画像提供:MA2 Gallery|Copyright © Nobuaki Onishi

大西は日用品から植物といった自然物まで …誰もが一度は目にしたことがある物体を原寸大でFRPや樹脂で精巧に型取りをし、その上から着色をしていく立体作品を中心に、関西を拠点に発表してきました。しかし、それは単純に「立体作品」あるいは「インスタレーション」というような括りで語れるものでは到底なく、京都市立芸術大学大学院在籍中には版画を学んでいたという大西ならではの、「量産」あるいは「反復」させることで新たなイメージを紡ぐという、まさに新しい「版表現」を繰り広げています。

銀色のビニールシートに包まれて何かを物語ろうとする掘建て小屋、錆び付いて役目を失いかけた鍵、雨晒しの有刺鉄線、あたかも女性が脱ぎ捨てたかのような黒いパンプス…ピンとはったギターの弦のように、作品と作品の間には何とも言いがたい張りつめた空気が流れ、恐る恐る近づき目を凝らしてみます。よく観ると、本物ではないことがわかります。物体の先端は透明になっていて、樹脂が見えているのです。しかし、本物らしくない点はそれだけではありません。丁寧に着色が施された表面部には、あえて本物らしくなる寸前で描くのをやめる場合もあれば、先端部分は透明のまま素材が見えてしまっているものもあります。

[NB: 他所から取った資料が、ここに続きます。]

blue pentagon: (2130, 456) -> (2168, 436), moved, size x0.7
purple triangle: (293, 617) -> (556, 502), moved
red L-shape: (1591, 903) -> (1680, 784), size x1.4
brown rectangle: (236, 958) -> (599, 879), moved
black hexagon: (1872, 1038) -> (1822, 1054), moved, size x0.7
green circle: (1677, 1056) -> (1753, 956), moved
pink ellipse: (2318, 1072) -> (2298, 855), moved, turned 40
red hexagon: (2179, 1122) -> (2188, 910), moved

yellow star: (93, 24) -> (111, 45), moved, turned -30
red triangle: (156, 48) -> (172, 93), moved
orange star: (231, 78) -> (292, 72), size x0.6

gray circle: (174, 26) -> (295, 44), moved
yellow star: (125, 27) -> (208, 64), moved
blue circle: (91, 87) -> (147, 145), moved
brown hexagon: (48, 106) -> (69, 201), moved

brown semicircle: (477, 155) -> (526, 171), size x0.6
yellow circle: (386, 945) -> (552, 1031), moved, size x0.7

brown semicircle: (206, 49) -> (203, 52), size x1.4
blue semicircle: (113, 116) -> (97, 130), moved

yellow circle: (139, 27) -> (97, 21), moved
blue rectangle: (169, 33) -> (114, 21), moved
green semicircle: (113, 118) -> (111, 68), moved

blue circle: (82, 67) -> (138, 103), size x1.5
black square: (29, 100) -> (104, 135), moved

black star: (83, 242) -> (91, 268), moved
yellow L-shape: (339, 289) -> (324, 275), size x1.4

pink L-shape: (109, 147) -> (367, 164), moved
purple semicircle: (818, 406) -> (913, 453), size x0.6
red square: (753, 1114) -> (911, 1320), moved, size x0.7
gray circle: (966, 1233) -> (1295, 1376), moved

例えば、今にも崩れ落ちそうに脆く、良い風合いに錆びついた褐色の脚立は、本物らしさを失いつつも、本物より美しい姿を感じとることができます。唯一無二、すなわちオリジナルの意味を強く訴えかけます。大西の作品は同時に、型取りという「版表現」であるがゆえに量産可能であるという、紛れもない事実に一種の儚さを感じとることができないでしょうか。

それはこれまでの大西の活動をみても、一貫された美学であることがよくわかります。大西にとって東京での初個展となったINAXギャラリーでの展示「無明の輪郭」展(2008年)ではドラム缶や雨傘といった普段全く気にも留めないモチーフを圧倒的な存在として浮かび上がらせた一方で、見えないけれど確かにそこにあった気配を生み出し、「目に見えるもの」と「目に見えないもの」、それぞれの世界を見事に表現しました。一昨年、発電所美術館で行われた「LOVERS LOVERS」展(2008年)では、この世に一つしかないはずの樹木や石ころといった自然物を“対”にして展示をすることによって、互いを愛し合う恋人たちのように「リアル」と「フェイク」になぞらえました。このように大西は、本来ならば相対するはずの事柄を、「反復」させることによって、まるで等価なもののように提示をし、美しいものへと昇華させていくのです。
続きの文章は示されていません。